Theatre’s relationship with the truth has always been a fraught one. It is a medium based so often on stories and illusions, but in recent years theatre has been making more and more claims to fact and authenticity. Documentary theatre is now so popular that it has become a genre of its own, making an artform out of the truth – or so it tells us.
The latest piece of theatre to put the truth centre stage is Little Revolution at the Almeida. Following the success of previous verbatim shows such as The Girlfriend Experience and most significantly London Road, Alecky Blythe has been out with her Dictaphone again, this time on the streets of Hackney during and after the riots of 2011. Out of the chaos of those events three years ago, Little Revolution attempts to make some sort of sense.
I have yet to see Little Revolution myself, but already its authenticity – or otherwise – has attracted comment in several of the reviews. One element that particularly intrigues me is the decision by Blythe to put herself on stage, foregrounding the process of her research and skewering her own middle-class voyeurism. This is, presumably, a self-critiquing tactic (or so it seems to have been interpreted), but it also does the work of reinforcing the truthfulness of the material being presented on stage. Here is the research, re-enacted and indisputable.
"I find that truth claims on stage more often have just the opposite effect to that intended"

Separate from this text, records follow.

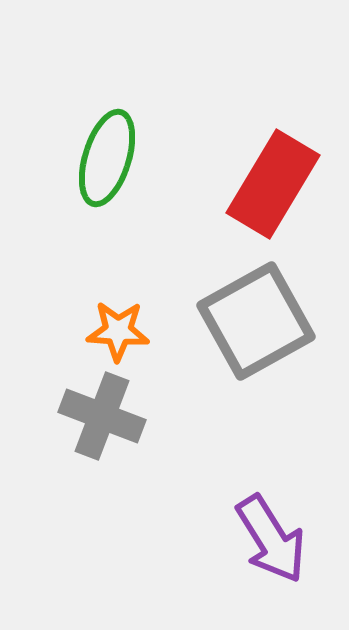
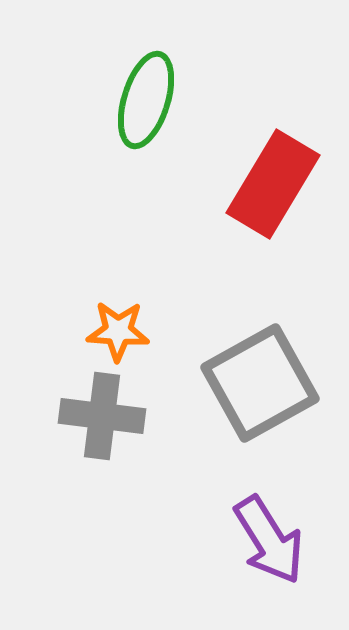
green ellipse: moved 39 px right, 58 px up
gray square: moved 4 px right, 62 px down
gray cross: rotated 14 degrees counterclockwise
purple arrow: moved 2 px left, 1 px down
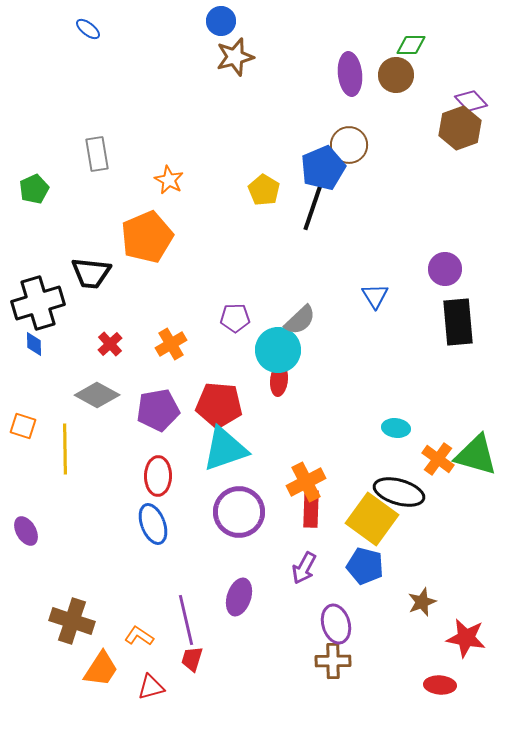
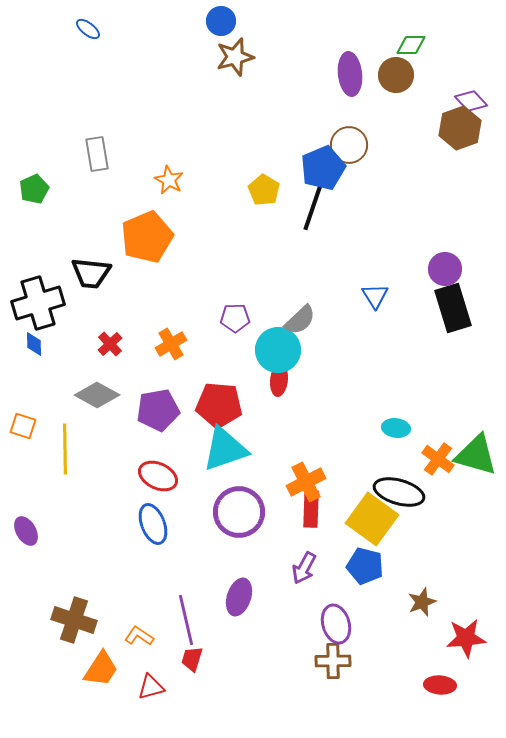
black rectangle at (458, 322): moved 5 px left, 14 px up; rotated 12 degrees counterclockwise
red ellipse at (158, 476): rotated 66 degrees counterclockwise
brown cross at (72, 621): moved 2 px right, 1 px up
red star at (466, 638): rotated 15 degrees counterclockwise
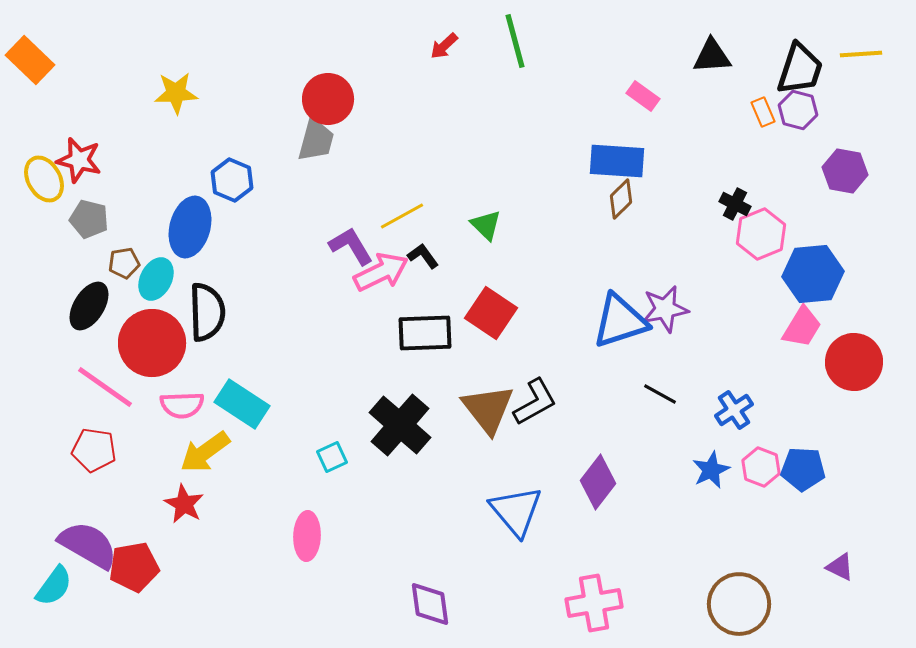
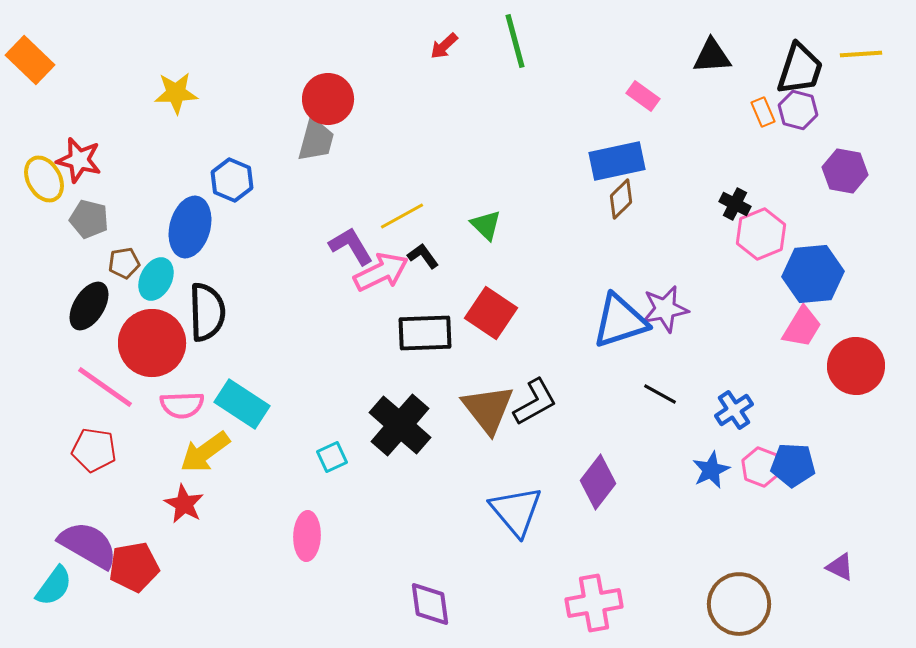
blue rectangle at (617, 161): rotated 16 degrees counterclockwise
red circle at (854, 362): moved 2 px right, 4 px down
blue pentagon at (803, 469): moved 10 px left, 4 px up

Perhaps this is just a contrary impulse of mine, but I find that truth claims on stage more often have just the opposite effect to that intended. There’s a touch of anxiety about their insistence on their own veracity. As soon as a piece of theatre declares, loudly and conspicuously, that what it is presenting before its audience is not fiction but fact, my instinct is to begin questioning the limits of that fact. What has been cut, excluded or minimised?
Of course, some of the best theatre to have emerged alongside the popular verbatim form plays with just this uncertainty around truth and fiction. One of the surprise highlights of this year’s Edinburgh Fringe was Wunderbaum’s Looking for Paul, a smart, startling and hilarious interrogation of contemporary art, authenticity and public funding. It opens with a slideshow presentation from Paul McCarthy hating Rotterdam resident Inez, complete with photographic evidence, before the company proceed to read out the emails exchanged during their residency in Los Angeles, during which they attempt to bring Inez and McCarthey face to face. Just in case the show transfers, I won’t give it all away, but suffice to say things aren’t quite as they seem.
In a recent blog post, Megan Vaughan came up with the perfect term for the "truth" that verbatim shows like Little Revolution place on stage: "realness". A child of reality television, it suggests a turn towards something somehow more real than what has preceded it, yet it is still glazed with a thin layer of artifice. This is not to deny that verbatim can be a fascinating, inventive form, as London Road or something like Chris Goode and Company’s Monkey Bars have demonstrated. But perhaps more of these shows should confess to and explore their "realness" rather than clinging to fact and research. Because sometimes, it is through lies that the real truths emerge.